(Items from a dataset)
+ + +

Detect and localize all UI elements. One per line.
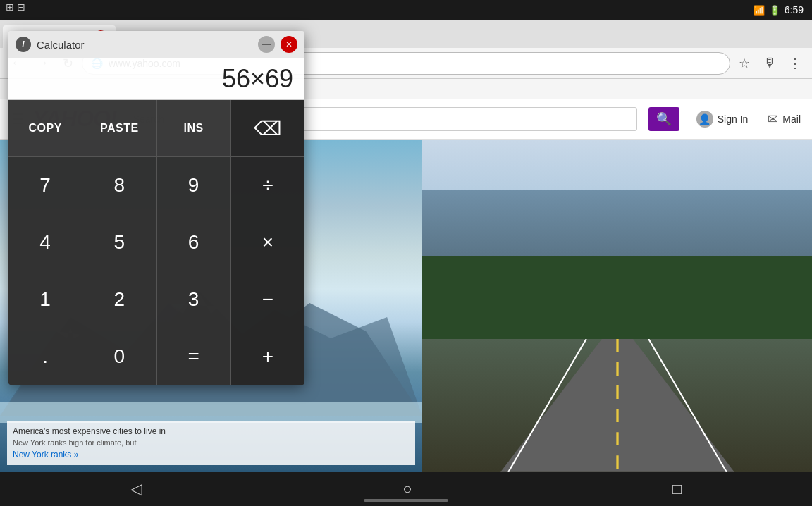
btn-4[interactable]: 4 [8,214,82,271]
home-indicator [364,499,448,502]
calc-title: Calculator [37,39,85,51]
news-overlay: America's most expensive cities to live … [0,414,422,472]
calc-minimize-button[interactable]: — [258,36,275,53]
menu-button[interactable]: ⋮ [784,52,806,75]
calculator: i Calculator — ✕ 56×69 COPY PASTE INS ⌫ … [8,31,304,385]
calc-titlebar: i Calculator — ✕ [8,31,304,58]
calc-close-button[interactable]: ✕ [281,36,297,53]
btn-8[interactable]: 8 [82,157,156,214]
calc-row-2: 7 8 9 ÷ [8,157,304,214]
mail-icon: ✉ [768,111,778,127]
btn-equals[interactable]: = [157,328,231,385]
btn-minus[interactable]: − [231,271,304,328]
btn-decimal[interactable]: . [8,328,82,385]
calc-row-1: COPY PASTE INS ⌫ [8,100,304,157]
calc-display-value: 56×69 [222,64,293,94]
btn-0[interactable]: 0 [82,328,156,385]
top-left-icons: ⊞ ⊟ [6,1,25,13]
nav-bar: ◁ ○ □ [0,472,812,506]
paste-button[interactable]: PASTE [82,100,156,156]
back-nav-button[interactable]: ◁ [113,474,159,504]
calc-row-4: 1 2 3 − [8,271,304,328]
menu-icon: ⊟ [17,1,25,13]
news-link[interactable]: New York ranks » [13,450,78,459]
calc-row-3: 4 5 6 × [8,214,304,271]
copy-button[interactable]: COPY [8,100,82,156]
svg-marker-4 [500,339,734,472]
news-subtext: New York ranks high for climate, but [13,438,136,447]
user-icon: 👤 [696,111,713,128]
btn-5[interactable]: 5 [82,214,156,271]
grid-icon: ⊞ [6,1,14,13]
btn-2[interactable]: 2 [82,271,156,328]
btn-divide[interactable]: ÷ [231,157,304,214]
status-time: 6:59 [785,4,804,16]
calc-info-icon: i [16,37,31,52]
btn-1[interactable]: 1 [8,271,82,328]
mic-button[interactable]: 🎙 [758,52,781,75]
recents-nav-button[interactable]: □ [656,474,699,504]
yahoo-search-button[interactable]: 🔍 [648,107,679,131]
mail-label: Mail [782,113,801,125]
btn-9[interactable]: 9 [157,157,231,214]
calc-buttons: COPY PASTE INS ⌫ 7 8 9 ÷ 4 5 6 × 1 2 3 −… [8,100,304,385]
tree-line [422,256,812,339]
backspace-button[interactable]: ⌫ [231,100,304,156]
btn-7[interactable]: 7 [8,157,82,214]
yahoo-signin[interactable]: 👤 Sign In [696,111,749,128]
btn-plus[interactable]: + [231,328,304,385]
status-icons: 📶 🔋 6:59 [753,4,804,16]
calc-row-5: . 0 = + [8,328,304,385]
road-svg [500,339,734,472]
yahoo-mail[interactable]: ✉ Mail [768,111,801,127]
status-bar: ⊞ ⊟ 📶 🔋 6:59 [0,0,812,20]
news-text: America's most expensive cities to live … [7,421,415,465]
wifi-icon: 📶 [753,5,765,16]
signin-label: Sign In [718,113,749,125]
ins-button[interactable]: INS [157,100,231,156]
btn-6[interactable]: 6 [157,214,231,271]
btn-3[interactable]: 3 [157,271,231,328]
scenic-right-image [422,140,812,472]
battery-icon: 🔋 [769,5,780,16]
btn-multiply[interactable]: × [231,214,304,271]
search-icon: 🔍 [656,111,672,127]
calc-display: 56×69 [8,58,304,100]
bookmark-button[interactable]: ☆ [733,52,756,75]
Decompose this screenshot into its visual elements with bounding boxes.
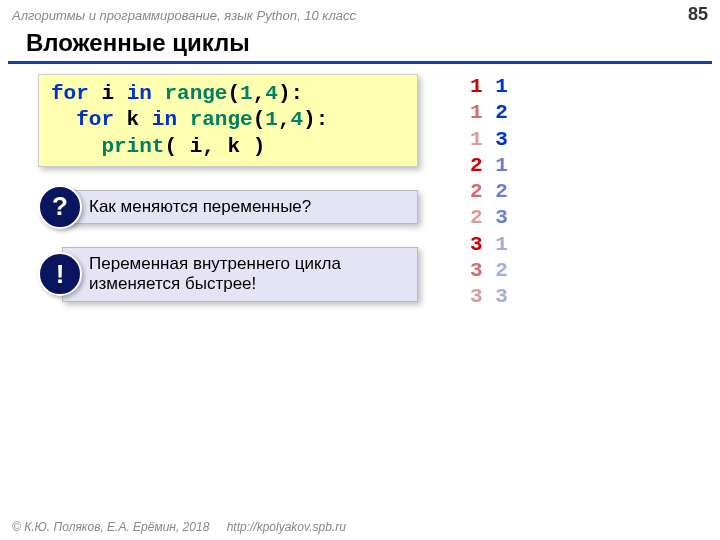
- slide-footer: © К.Ю. Поляков, Е.А. Ерёмин, 2018 http:/…: [12, 520, 346, 534]
- kw-for: for: [51, 82, 89, 105]
- slide-header: Алгоритмы и программирование, язык Pytho…: [0, 0, 720, 27]
- fn-range: range: [152, 82, 228, 105]
- page-number: 85: [688, 4, 708, 25]
- output-row: 2 2: [470, 179, 508, 205]
- question-text: Как меняются переменные?: [62, 190, 418, 224]
- output-row: 2 1: [470, 153, 508, 179]
- slide-content: for i in range(1,4): for k in range(1,4)…: [0, 74, 720, 302]
- kw-in: in: [127, 82, 152, 105]
- copyright: © К.Ю. Поляков, Е.А. Ерёмин, 2018: [12, 520, 209, 534]
- output-row: 1 1: [470, 74, 508, 100]
- program-output: 1 11 21 32 12 22 33 13 23 3: [470, 74, 508, 310]
- question-icon: ?: [38, 185, 82, 229]
- output-row: 2 3: [470, 205, 508, 231]
- note-callout: ! Переменная внутреннего цикла изменяетс…: [38, 247, 418, 302]
- course-name: Алгоритмы и программирование, язык Pytho…: [12, 8, 356, 23]
- fn-range: range: [177, 108, 253, 131]
- fn-print: print: [51, 135, 164, 158]
- slide-title: Вложенные циклы: [0, 27, 720, 61]
- output-row: 1 2: [470, 100, 508, 126]
- exclamation-icon: !: [38, 252, 82, 296]
- footer-url: http://kpolyakov.spb.ru: [227, 520, 346, 534]
- kw-in: in: [152, 108, 177, 131]
- kw-for: for: [51, 108, 114, 131]
- code-block: for i in range(1,4): for k in range(1,4)…: [38, 74, 418, 167]
- output-row: 1 3: [470, 127, 508, 153]
- output-row: 3 3: [470, 284, 508, 310]
- title-underline: [8, 61, 712, 64]
- output-row: 3 1: [470, 232, 508, 258]
- output-row: 3 2: [470, 258, 508, 284]
- note-text: Переменная внутреннего цикла изменяется …: [62, 247, 418, 302]
- question-callout: ? Как меняются переменные?: [38, 185, 418, 229]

+ + +

--- Exercise details ---
In the data above, how many lines carry the string "live"? Only the number should be given.

--- Solution ---
2